Configuring certificate authentication for CLM deployed with Jazz Authorization Server
Rational solution for Collaborative Lifecycle Management (CLM) applications configured to authenticate through Jazz Authorization Server can be configured to log in by using a certificate (.p12) file or a smart card, which are more secure login methods than using a user name and password.
Although a certificate file and a smart card are different, they are both certificates that are used for authentication. Certificate authentication is more secure than BASIC and FORM-based authentication. Certificate authentication uses HTTP over SSL and authentication occurs by using a public key certificate that is issued by a trusted organization, which is known as a certificate authority.
Before you begin
Before you can configure certificate authentication, complete the following tasks:
- Configure WebSphere Liberty Profile to use your preferred user registry, LDAP, or federated realms.
- Ensure that a certificate authority and user certificates already exist and that the certificate authority’s public certificate is available to the administrator. For information about how to create SSL certificates, see SSL Certificates HOWTO.
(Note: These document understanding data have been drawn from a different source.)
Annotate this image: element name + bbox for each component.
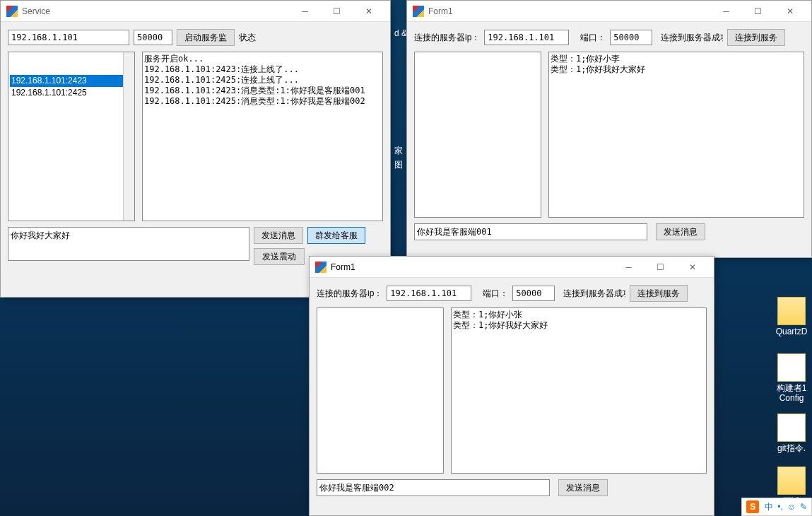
close-button[interactable]: ✕ (774, 1, 806, 22)
desktop-icon-git[interactable]: git指令. (774, 414, 809, 453)
maximize-button[interactable]: ☐ (645, 257, 676, 278)
ime-punct-icon[interactable]: •, (777, 502, 783, 512)
connect-button[interactable]: 连接到服务 (727, 29, 785, 46)
desktop-fragment: 图 (394, 159, 403, 171)
client-log-textarea[interactable]: 类型：1;你好小李 类型：1;你好我好大家好 (548, 52, 804, 218)
minimize-button[interactable]: ─ (710, 1, 742, 22)
folder-icon (777, 297, 806, 325)
client-window-2: Form1 ─ ☐ ✕ 连接的服务器ip： 端口： 连接到服务器成功 连接到服务… (309, 256, 714, 516)
desktop-fragment: d & (394, 28, 407, 38)
app-icon (413, 6, 424, 17)
desktop-icon-config[interactable]: 构建者1 Config (774, 353, 809, 404)
left-textarea[interactable] (414, 52, 541, 218)
send-message-button[interactable]: 发送消息 (656, 223, 705, 240)
titlebar[interactable]: Form1 ─ ☐ ✕ (310, 257, 714, 278)
client-listbox-item[interactable]: 192.168.1.101:2425 (10, 87, 133, 99)
window-title: Form1 (331, 262, 613, 272)
ime-emoji-icon[interactable]: ☺ (787, 502, 796, 512)
titlebar[interactable]: Form1 ─ ☐ ✕ (407, 1, 811, 22)
start-service-button[interactable]: 启动服务监 (177, 29, 235, 46)
close-button[interactable]: ✕ (676, 257, 708, 278)
ime-handwrite-icon[interactable]: ✎ (800, 502, 807, 512)
desktop-icon-label: QuartzD (776, 327, 808, 336)
titlebar[interactable]: Service ─ ☐ ✕ (1, 1, 390, 22)
close-button[interactable]: ✕ (353, 1, 384, 22)
folder-icon (777, 467, 806, 495)
port-label: 端口： (580, 32, 606, 44)
connect-status-label: 连接到服务器成功 (661, 32, 723, 44)
sogou-ime-icon[interactable]: S (746, 500, 759, 513)
window-title: Service (22, 6, 289, 16)
send-message-button[interactable]: 发送消息 (254, 227, 303, 244)
ime-toolbar[interactable]: S 中 •, ☺ ✎ (741, 498, 812, 516)
status-label: 状态 (239, 32, 256, 44)
server-port-input[interactable] (134, 30, 172, 45)
desktop-fragment: 家 (394, 145, 403, 157)
message-input[interactable]: 你好我好大家好 (8, 227, 249, 261)
maximize-button[interactable]: ☐ (742, 1, 774, 22)
left-textarea[interactable] (317, 307, 444, 474)
app-icon (6, 6, 18, 17)
message-input[interactable] (317, 479, 550, 496)
connect-button[interactable]: 连接到服务 (630, 285, 688, 302)
port-input[interactable] (610, 30, 652, 45)
server-ip-label: 连接的服务器ip： (317, 288, 382, 300)
client-listbox-item[interactable]: 192.168.1.101:2423 (10, 75, 133, 87)
desktop-icon-label: 构建者1 Config (777, 383, 807, 403)
file-icon (777, 353, 806, 382)
file-icon (777, 414, 806, 442)
port-label: 端口： (483, 288, 508, 300)
message-input[interactable] (414, 223, 647, 240)
client-window-1: Form1 ─ ☐ ✕ 连接的服务器ip： 端口： 连接到服务器成功 连接到服务… (406, 0, 812, 258)
scrollbar[interactable] (123, 52, 134, 221)
desktop-icon-quartz[interactable]: QuartzD (774, 297, 809, 336)
minimize-button[interactable]: ─ (613, 257, 645, 278)
broadcast-button[interactable]: 群发给客服 (307, 227, 365, 244)
send-shake-button[interactable]: 发送震动 (254, 248, 305, 265)
server-ip-input[interactable] (387, 286, 471, 301)
port-input[interactable] (512, 286, 555, 301)
client-listbox[interactable]: 192.168.1.101:2423192.168.1.101:2425 (8, 52, 135, 221)
service-window: Service ─ ☐ ✕ 启动服务监 状态 192.168.1.101:242… (0, 0, 391, 298)
server-ip-label: 连接的服务器ip： (414, 32, 480, 44)
desktop-icon-label: git指令. (777, 443, 806, 453)
ime-lang-icon[interactable]: 中 (765, 501, 773, 513)
window-title: Form1 (428, 6, 710, 16)
app-icon (315, 262, 326, 273)
connect-status-label: 连接到服务器成功 (563, 288, 625, 300)
client-log-textarea[interactable]: 类型：1;你好小张 类型：1;你好我好大家好 (451, 307, 707, 474)
server-ip-input[interactable] (8, 30, 129, 45)
maximize-button[interactable]: ☐ (321, 1, 353, 22)
server-log-textarea[interactable]: 服务开启ok... 192.168.1.101:2423:连接上线了... 19… (142, 52, 383, 221)
server-ip-input[interactable] (484, 30, 569, 45)
send-message-button[interactable]: 发送消息 (558, 479, 608, 496)
minimize-button[interactable]: ─ (289, 1, 321, 22)
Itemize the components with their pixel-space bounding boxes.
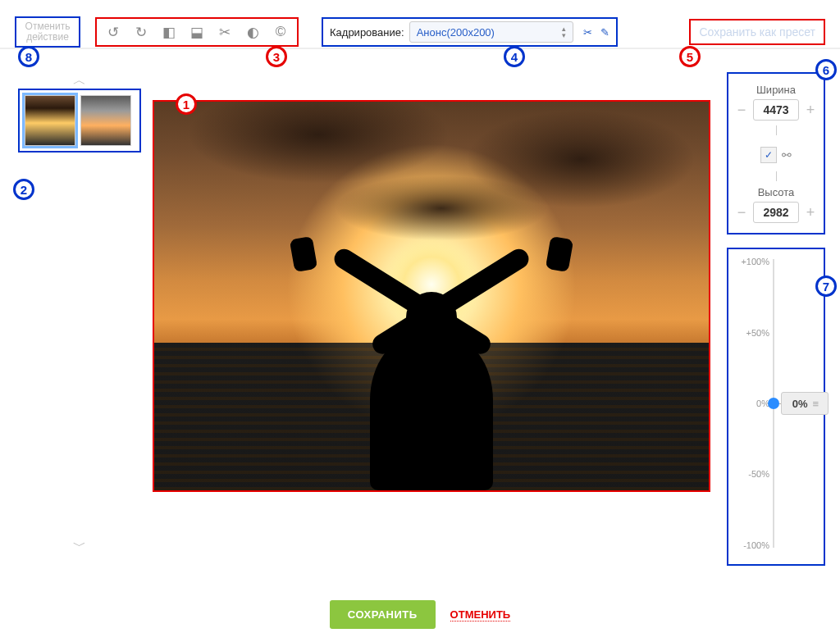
thumbnail-panel: ︿ ﹀ bbox=[18, 72, 141, 642]
zoom-tick: +100% bbox=[741, 257, 769, 266]
flip-vertical-icon[interactable]: ⬓ bbox=[189, 24, 205, 40]
crop-preset-select[interactable]: Анонс(200x200) ▴▾ bbox=[409, 21, 573, 43]
height-label: Высота bbox=[733, 186, 819, 198]
thumbnail-2[interactable] bbox=[80, 95, 131, 146]
callout-2: 2 bbox=[13, 179, 34, 200]
zoom-slider[interactable]: +100% +50% 0% -50% -100% 0% ≡ bbox=[743, 256, 809, 551]
zoom-panel: +100% +50% 0% -50% -100% 0% ≡ bbox=[727, 248, 825, 566]
dim-divider bbox=[776, 171, 777, 181]
zoom-tick: -100% bbox=[743, 540, 769, 550]
flip-horizontal-icon[interactable]: ◧ bbox=[161, 24, 177, 40]
dimension-panel: Ширина − + ✓ ⚯ Высота − + bbox=[727, 72, 825, 234]
copyright-icon[interactable]: © bbox=[272, 24, 289, 40]
crop-selected-value: Анонс(200x200) bbox=[417, 26, 495, 39]
callout-5: 5 bbox=[679, 46, 701, 67]
image-preview[interactable] bbox=[153, 100, 710, 492]
aspect-lock-checkbox[interactable]: ✓ bbox=[760, 147, 777, 163]
pencil-icon[interactable]: ✎ bbox=[600, 26, 609, 39]
zoom-tick: -50% bbox=[748, 469, 769, 479]
zoom-value-badge[interactable]: 0% ≡ bbox=[781, 392, 829, 415]
decorative-silhouette bbox=[325, 244, 538, 490]
crop-preset-group: Кадрирование: Анонс(200x200) ▴▾ ✂ ✎ bbox=[322, 17, 618, 47]
width-label: Ширина bbox=[733, 84, 819, 96]
thumb-up-arrow-icon[interactable]: ︿ bbox=[18, 72, 141, 89]
callout-8: 8 bbox=[18, 46, 39, 67]
top-toolbar: Отменить действие ↺ ↻ ◧ ⬓ ✂ ◐ © Кадриров… bbox=[0, 16, 840, 49]
width-input[interactable] bbox=[753, 99, 799, 121]
thumb-down-arrow-icon[interactable]: ﹀ bbox=[18, 538, 141, 554]
width-minus-button[interactable]: − bbox=[735, 102, 748, 119]
tool-icon-group: ↺ ↻ ◧ ⬓ ✂ ◐ © bbox=[95, 17, 299, 47]
callout-4: 4 bbox=[504, 46, 525, 67]
callout-7: 7 bbox=[815, 275, 837, 297]
decorative-cloud bbox=[335, 175, 548, 241]
height-input[interactable] bbox=[753, 202, 799, 223]
cut-icon[interactable]: ✂ bbox=[583, 26, 592, 39]
zoom-tick: +50% bbox=[746, 328, 769, 338]
callout-6: 6 bbox=[815, 59, 837, 80]
redo-icon[interactable]: ↻ bbox=[133, 24, 149, 40]
thumbnail-row bbox=[18, 89, 141, 153]
height-plus-button[interactable]: + bbox=[804, 204, 817, 221]
zoom-value-text: 0% bbox=[792, 398, 808, 410]
crop-label: Кадрирование: bbox=[330, 26, 404, 39]
save-button[interactable]: СОХРАНИТЬ bbox=[330, 600, 436, 629]
link-icon: ⚯ bbox=[782, 148, 792, 162]
crop-icon[interactable]: ✂ bbox=[217, 24, 233, 40]
grip-icon: ≡ bbox=[813, 398, 818, 410]
callout-3: 3 bbox=[266, 46, 287, 67]
height-minus-button[interactable]: − bbox=[735, 204, 748, 221]
dim-divider bbox=[776, 125, 777, 135]
undo-icon[interactable]: ↺ bbox=[105, 24, 121, 40]
cancel-button[interactable]: ОТМЕНИТЬ bbox=[450, 608, 511, 622]
filter-icon[interactable]: ◐ bbox=[244, 24, 261, 40]
select-arrows-icon: ▴▾ bbox=[562, 25, 566, 39]
width-plus-button[interactable]: + bbox=[804, 102, 817, 119]
footer-actions: СОХРАНИТЬ ОТМЕНИТЬ bbox=[0, 600, 840, 629]
undo-action-button[interactable]: Отменить действие bbox=[15, 16, 80, 48]
zoom-knob[interactable] bbox=[768, 398, 779, 409]
undo-line2: действие bbox=[18, 32, 77, 43]
save-as-preset-button[interactable]: Сохранить как пресет bbox=[689, 19, 825, 45]
callout-1: 1 bbox=[176, 93, 197, 115]
thumbnail-1[interactable] bbox=[25, 95, 75, 146]
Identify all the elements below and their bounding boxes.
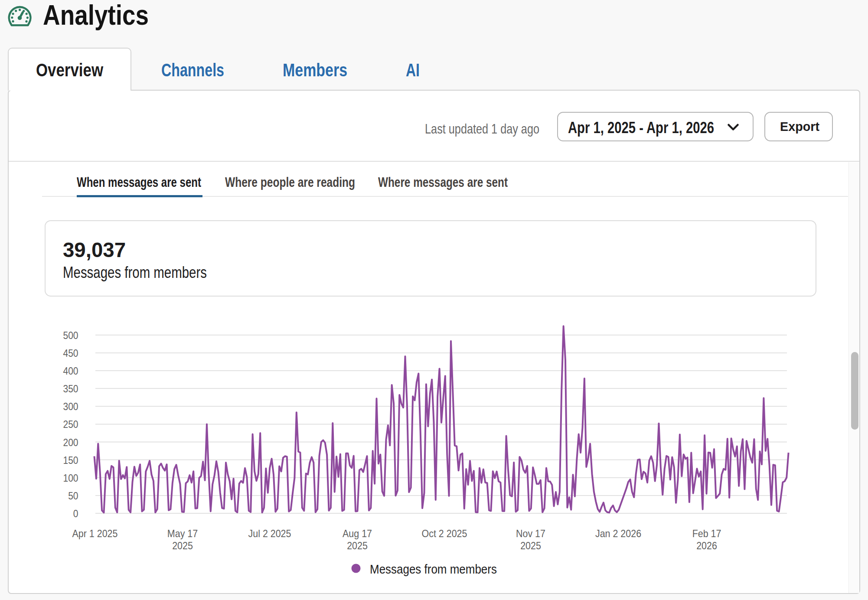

- Copy the certificate authority’s public certificate to the computer that hosts WebSphere Liberty Profile (JAS).
Configuration overview
There are two components to this configuration. The CLM application does not need to be configured because it would redirect its authentication to Jazz Authorization Server.
- WebSphere Liberty Profile hosting the Jazz Authorization Server (Application Server)
- Clients
Configuring WebSphere Liberty Profile hosting JAS to accept client certificates
Configure WebSphere Liberty to support or require client certification authentication at the transport layer. To configure Liberty server for client certificate authentication on the SSL configuration, add the ssl-1.0 Liberty feature to the server.xml file, along with code that communicates the keystore information for authentication to the server.
Procedure
- Edit the appConfig.xml file that is located at
[JAS_HOME]\wlp\usr\servers\jazzop - Add the parameter clientAuthenticationSupported=”true” within the SSL configuration as follows:
<ssl id="defaultSSLConfig"
keyStoreRef="defaultKeyStore"
trustStoreRef="defaultTrustStore"
serverKeyAlias="<Server_CA_Cert_Label>"
clientAuthenticationSupported="true"
/>
If you specify clientAuthentication=”true”, the server requests that a client sends a certificate. However, if the client does not have a certificate, or the certificate is not trusted by the server, the handshake does not succeed.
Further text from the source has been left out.